From Karl Marx – On the Jewish Question

Posted in Marx On the Jewish Question

Christian state and Jews

By its very nature, the Christian state is incapable of emancipating the Jew; but, adds Bauer, by his very nature the Jew cannot be emancipated. So long as the state is Christian and the Jew is Jewish, the one is as incapable of granting emancipation as the other is of receiving it.

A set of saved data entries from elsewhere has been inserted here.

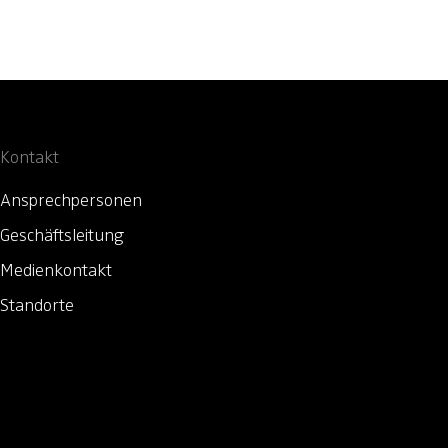
Kontakt
Ansprechpersonen
Geschäftsleitung
Medienkontakt
Standorte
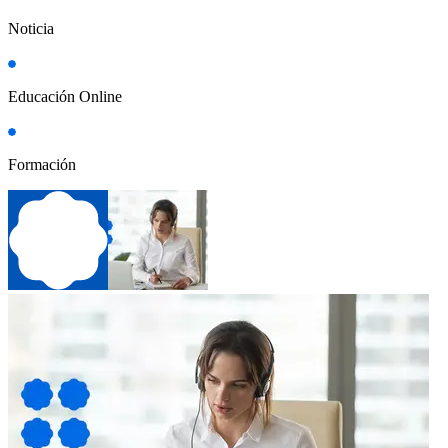
Noticia
Educación Online
Formación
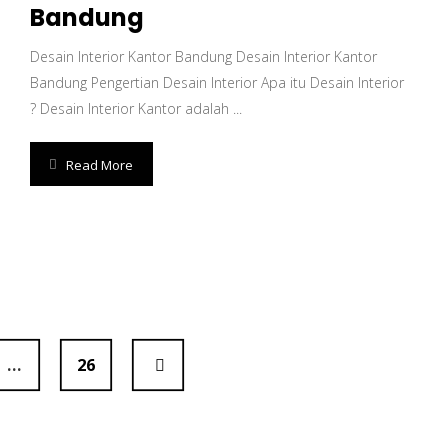
Bandung
Desain Interior Kantor Bandung Desain Interior Kantor
Bandung Pengertian Desain Interior Apa itu Desain Interior
? Desain Interior Kantor adalah ...
Read More
…
26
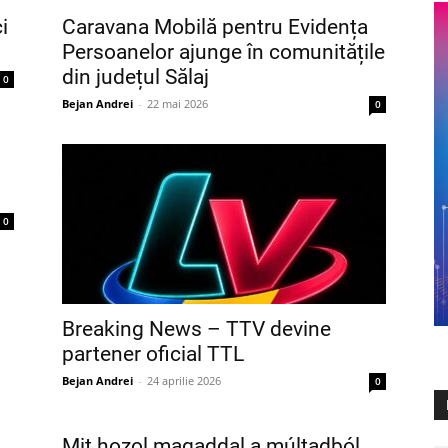
i
Caravana Mobilă pentru Evidența
Persoanelor ajunge în comunitățile
din județul Sălaj
0
Bejan Andrei
-
22 mai 2026
0
0
Breaking News – TTV devine
partener oficial TTL
Bejan Andrei
-
24 aprilie 2026
0
Mit hozol magaddal a múltadból,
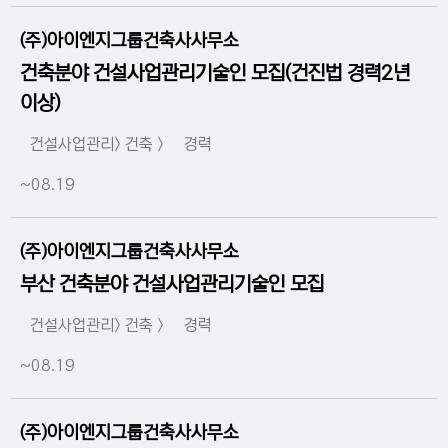
(주)아이엔지그룹건축사사무소
건축분야 건설사업관리기술인 모집(건진법 경력2년
이상)
건설사업관리> 건축 >
경력
~08.19
(주)아이엔지그룹건축사사무소
부산 건축분야 건설사업관리기술인 모집
건설사업관리> 건축 >
경력
~08.19
(주)아이엔지그룹건축사사무소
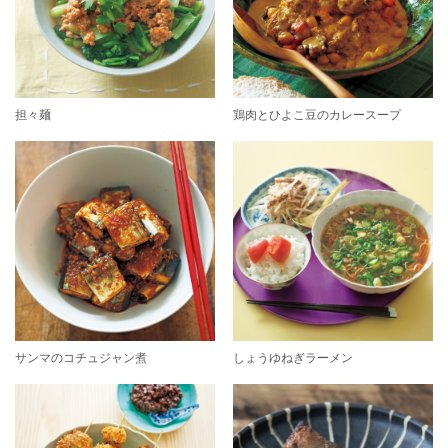
担々麺
鶏肉とひよこ豆のカレースープ
サンマのコチュジャン煮
しょうゆねぎラーメン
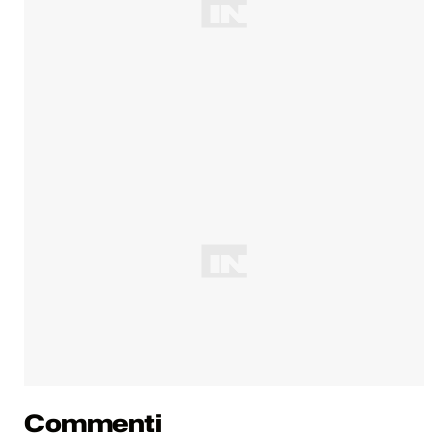
Commenti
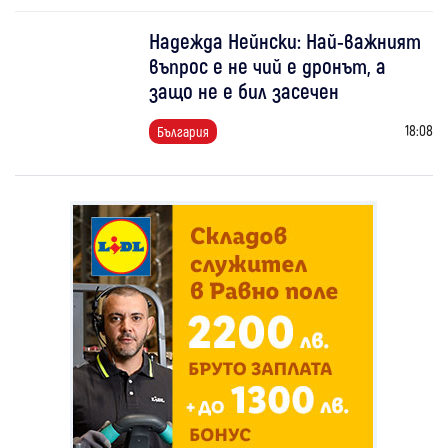
Надежда Нейнски: Най-важният
въпрос е не чий е дронът, а
защо не е бил засечен
18:08
България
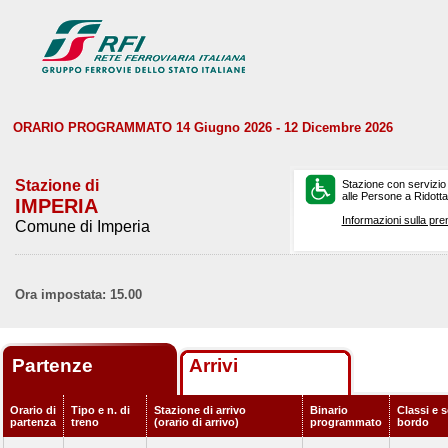
ORARIO PROGRAMMATO 14 Giugno 2026 - 12 Dicembre 2026
Stazione di
Stazione con servizio
alle Persone a Ridotta 
IMPERIA
Informazioni sulla pre
Comune di Imperia
Ora impostata: 15.00
Partenze
Arrivi
Orario di
Tipo e n. di
Stazione di arrivo
Binario
Classi e s
partenza
treno
(orario di arrivo)
programmato
bordo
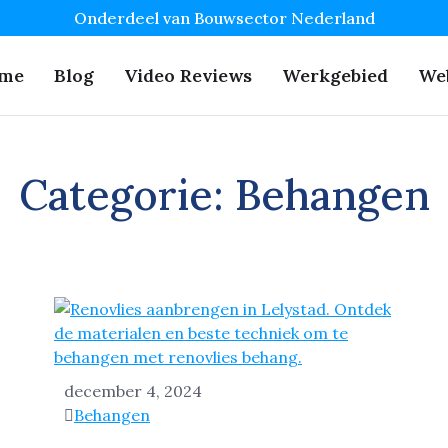
Onderdeel van Bouwsector Nederland
me
Blog
Video Reviews
Werkgebied
We
Categorie:
Behangen
december 4, 2024
Behangen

The Christian state can behave towards the Jew only in the way characteristic of the Christian state – that is, by granting privileges, by permitting the separation of the Jew from the other subjects, but making him feel the pressure of all the other separate spheres of society, and feel it all the more intensely because he is in religious opposition to the dominant religion. But the Jew, too, can behave towards the state only in a Jewish way – that is, by treating it as something alien to him, by counterposing his imaginary nationality to the real nationality, by counterposing his illusory law to the real law, by deeming himself justified in separating himself from mankind, by abstaining on principle from taking part in the historical movement, by putting his trust in a future which has nothing in common with the future of mankind in general, and by seeing himself as a member of the Jewish people, and the Jewish people as the chosen people.

[…]

The most rigid form of the opposition between the Jew and the Christian is the religious opposition. How is an opposition resolved? By making it impossible. How is religious opposition made impossible? By abolishing religion. As soon as Jew and Christian recognize that their respective religions are no more than different stages in the development of the human mind, different snake skins cast off by history, and that man is the snake who sloughed them, the relation of Jew and Christian is no longer religious but is only a critical, scientific, and human relation. Science, then, constitutes their unity. But, contradictions in science are resolved by science itself.

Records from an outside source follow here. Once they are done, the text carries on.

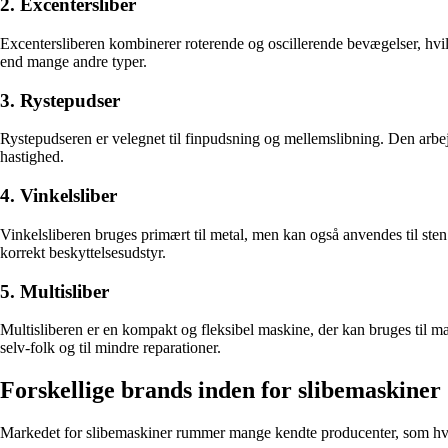
2. Excentersliber
Excentersliberen kombinerer roterende og oscillerende bevægelser, hvilke
end mange andre typer.
3. Rystepudser
Rystepudseren er velegnet til finpudsning og mellemslibning. Den arbejd
hastighed.
4. Vinkelsliber
Vinkelsliberen bruges primært til metal, men kan også anvendes til ste
korrekt beskyttelsesudstyr.
5. Multisliber
Multisliberen er en kompakt og fleksibel maskine, der kan bruges til ma
selv-folk og til mindre reparationer.
Forskellige brands inden for slibemaskiner
Markedet for slibemaskiner rummer mange kendte producenter, som hve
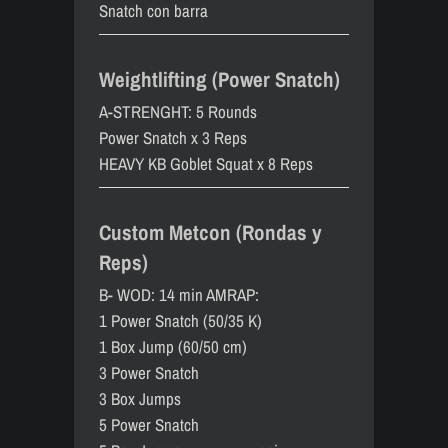
Snatch con barra
Weightlifting (Power Snatch)
A-STRENGHT: 5 Rounds
Power Snatch x 3 Reps
HEAVY KB Goblet Squat x 8 Reps
Custom Metcon (Rondas y
Reps)
B- WOD: 14 min AMRAP:
1 Power Snatch (50/35 K)
1 Box Jump (60/50 cm)
3 Power Snatch
3 Box Jumps
5 Power Snatch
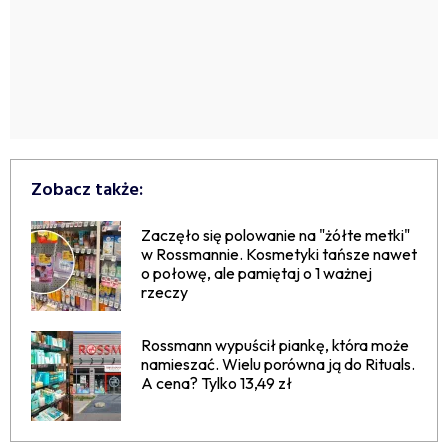
Zobacz także:
Zaczęło się polowanie na "żółte metki"
w Rossmannie. Kosmetyki tańsze nawet
o połowę, ale pamiętaj o 1 ważnej
rzeczy
Rossmann wypuścił piankę, która może
namieszać. Wielu porówna ją do Rituals.
A cena? Tylko 13,49 zł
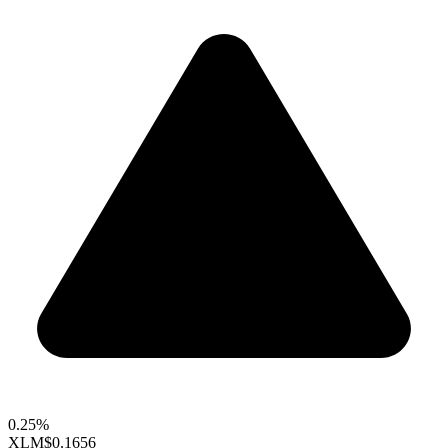
0.25%
XLM
$0.1656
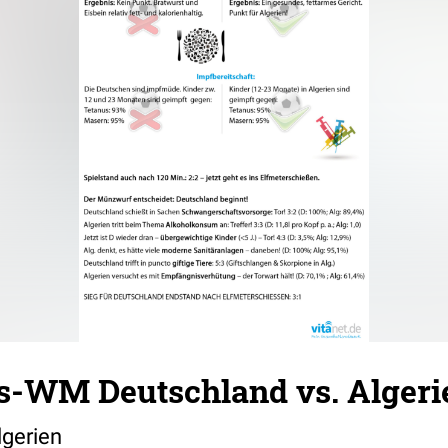
s-WM Deutschland vs. Algeri
lgerien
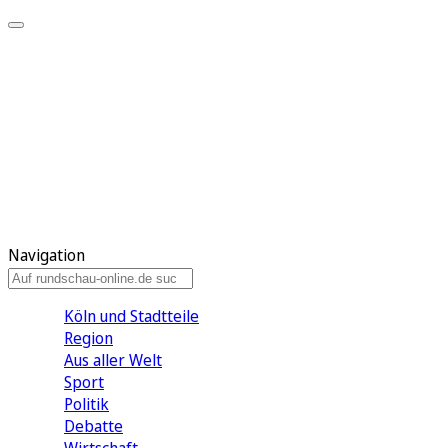
Meine KR
Meine Artikel
Meine Region
Meine Newsletter
Gewinnspiele
Mein Rundschau PLUS
Mein E-Paper
Navigation
Köln und Stadtteile
Region
Aus aller Welt
Sport
Politik
Debatte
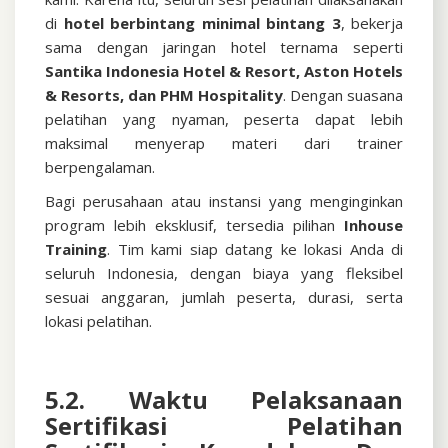
di
hotel berbintang minimal bintang 3
, bekerja
sama dengan jaringan hotel ternama seperti
Santika Indonesia Hotel & Resort, Aston Hotels
& Resorts, dan PHM Hospitality
. Dengan suasana
pelatihan yang nyaman, peserta dapat lebih
maksimal menyerap materi dari trainer
berpengalaman.
Bagi perusahaan atau instansi yang menginginkan
program lebih eksklusif, tersedia pilihan
Inhouse
Training
. Tim kami siap datang ke lokasi Anda di
seluruh Indonesia, dengan biaya yang fleksibel
sesuai anggaran, jumlah peserta, durasi, serta
lokasi pelatihan.
5.2. Waktu Pelaksanaan
Sertifikasi
Pelatihan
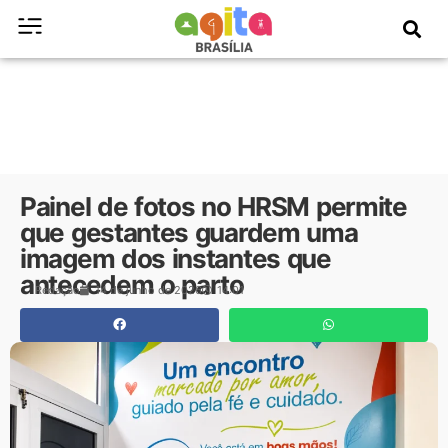
Painel de fotos no HRSM permite
que gestantes guardem uma
imagem dos instantes que
antecedem o parto
Redação
14 de junho de 2026
14:01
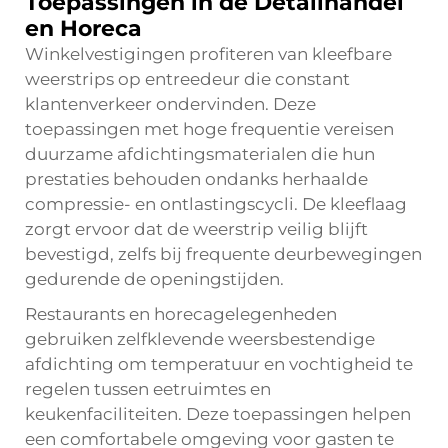
Toepassingen in de Detailhandel
en Horeca
Winkelvestigingen profiteren van kleefbare
weerstrips op entreedeur die constant
klantenverkeer ondervinden. Deze
toepassingen met hoge frequentie vereisen
duurzame afdichtingsmaterialen die hun
prestaties behouden ondanks herhaalde
compressie- en ontlastingscycli. De kleeflaag
zorgt ervoor dat de weerstrip veilig blijft
bevestigd, zelfs bij frequente deurbewegingen
gedurende de openingstijden.
Restaurants en horecagelegenheden
gebruiken zelfklevende weersbestendige
afdichting om temperatuur en vochtigheid te
regelen tussen eetruimtes en
keukenfaciliteiten. Deze toepassingen helpen
een comfortabele omgeving voor gasten te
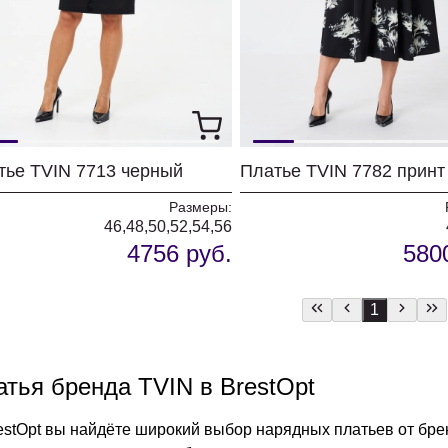
тье TVIN 7713 черный
Размеры:
46,48,50,52,54,56
4756 руб.
580
1
атья бренда TVIN в BrestOpt
estOpt вы найдёте широкий выбор нарядных платьев от бре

From Karl Marx – On the Jewish Question

Posted in Marx On the Jewish Question

Charter of the Christian state

The separation of the “spirit of the Gospel” from the “letter of the Gospel” is an irreligious act. A state which makes the Gospel speak in the language of politics – that is, in another language than that of the Holy Ghost – commits sacrilege, if not in human eyes, then in the eyes of its own religion. The state which acknowledges Christianity as its supreme criterion, and the Bible as its Charter, must be confronted with the words of Holy Scripture, for every word of Scripture is holy. This state, as well as the human rubbish on which it is based, is caught in a painful contradiction that is insoluble from the standpoint of religious consciousness when it is referred to those sayings of the Gospel with which it “not only does not comply, but cannot possibly comply, if it does not want to dissolve itself completely as a state.” And why does it not want to dissolve itself completely? The state itself cannot give an answer either to itself or to others. In its own consciousness, the official Christian state is an imperative, the realization of which is unattainable, the state can assert the reality of its existence only by lying to itself, and therefore always remains in its own eyes an object of doubt, an unreliable, problematic object. Criticism is, therefore, fully justified in forcing the state that relies on the Bible into a mental derangement in which it no longer knows whether it is an illusion or a reality, and in which the infamy of its secular aims, for which religion serves as a cloak, comes into insoluble conflict with the sincerity of its religious consciousness, for which religion appears as the aim of the world. This state can only save itself from its inner torment if it becomes the police agent of the Catholic Church. In relation to the church, which declares the secular power to be its servant, the state is powerless, the secular power which claims to be the rule of the religious spirit is powerless.

It is, indeed, estrangement which matters in the so-called Christian state, but not man.

The only man who counts, the king, is a being specifically different from other men, and is, moreover, a religious being, directly linked with heaven, with God.

The relationships which prevail here are still relationships dependent of faith. The religious spirit, therefore, is still not really secularized.